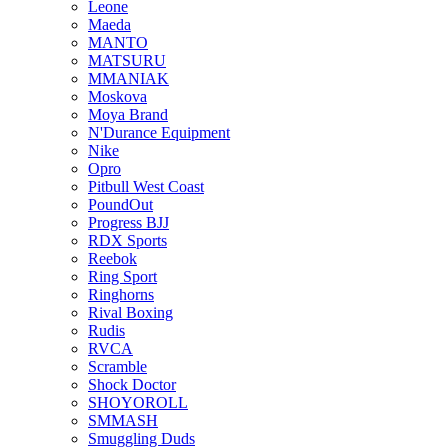
Leone
Maeda
MANTO
MATSURU
MMANIAK
Moskova
Moya Brand
N'Durance Equipment
Nike
Opro
Pitbull West Coast
PoundOut
Progress BJJ
RDX Sports
Reebok
Ring Sport
Ringhorns
Rival Boxing
Rudis
RVCA
Scramble
Shock Doctor
SHOYOROLL
SMMASH
Smuggling Duds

········

**What is expected**
The expected response is every entry above, repeated exactly, pictures removed.

**Finished task**
Leone
Maeda
MANTO
MATSURU
MMANIAK
Moskova
Moya Brand
N'Durance Equipment
Nike
Opro
Pitbull West Coast
PoundOut
Progress BJJ
RDX Sports
Reebok
Ring Sport
Ringhorns
Rival Boxing
Rudis
RVCA
Scramble
Shock Doctor
SHOYOROLL
SMMASH
Smuggling Duds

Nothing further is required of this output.